[Stored data]
═══

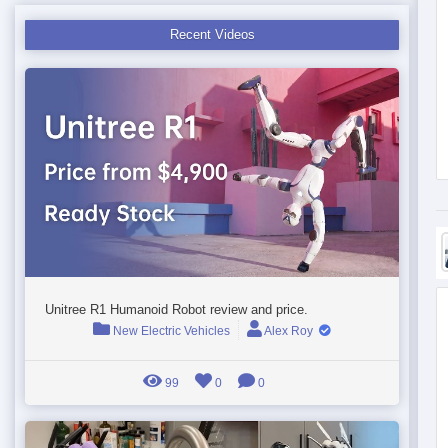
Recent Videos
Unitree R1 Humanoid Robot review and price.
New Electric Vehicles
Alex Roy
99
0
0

═══

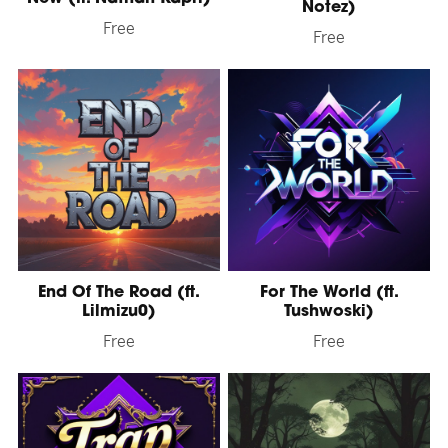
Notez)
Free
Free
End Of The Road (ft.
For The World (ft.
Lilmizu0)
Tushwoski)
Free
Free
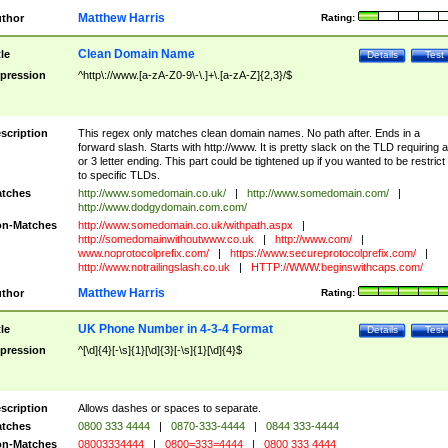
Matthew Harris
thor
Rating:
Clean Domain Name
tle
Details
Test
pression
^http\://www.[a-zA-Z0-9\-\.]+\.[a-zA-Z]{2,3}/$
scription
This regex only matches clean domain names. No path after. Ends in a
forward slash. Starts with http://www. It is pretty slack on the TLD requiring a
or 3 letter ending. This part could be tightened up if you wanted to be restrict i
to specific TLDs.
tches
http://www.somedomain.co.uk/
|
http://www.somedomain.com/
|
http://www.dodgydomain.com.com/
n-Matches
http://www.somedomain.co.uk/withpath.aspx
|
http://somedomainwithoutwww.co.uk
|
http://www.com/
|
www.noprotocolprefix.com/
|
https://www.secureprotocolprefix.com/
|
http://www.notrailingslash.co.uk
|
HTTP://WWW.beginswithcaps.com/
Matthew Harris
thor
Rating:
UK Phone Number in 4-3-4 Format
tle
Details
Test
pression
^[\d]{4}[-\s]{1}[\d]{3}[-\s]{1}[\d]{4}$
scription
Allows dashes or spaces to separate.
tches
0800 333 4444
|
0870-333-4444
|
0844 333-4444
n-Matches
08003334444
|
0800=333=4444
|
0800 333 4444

═══

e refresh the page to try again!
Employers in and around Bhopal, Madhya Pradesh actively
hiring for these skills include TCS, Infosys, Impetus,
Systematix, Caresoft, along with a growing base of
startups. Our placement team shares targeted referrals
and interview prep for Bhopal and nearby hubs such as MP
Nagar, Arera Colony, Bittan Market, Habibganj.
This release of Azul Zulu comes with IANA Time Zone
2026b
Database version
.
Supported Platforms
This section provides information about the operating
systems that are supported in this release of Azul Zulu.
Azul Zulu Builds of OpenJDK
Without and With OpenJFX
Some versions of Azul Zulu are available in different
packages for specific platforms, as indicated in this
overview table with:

═══

◆ **TASK**:
Looking at the data above, count the lines that contain the string "Azul" and give only the count.

◆ **OUTPUT OF THE TASK**:
4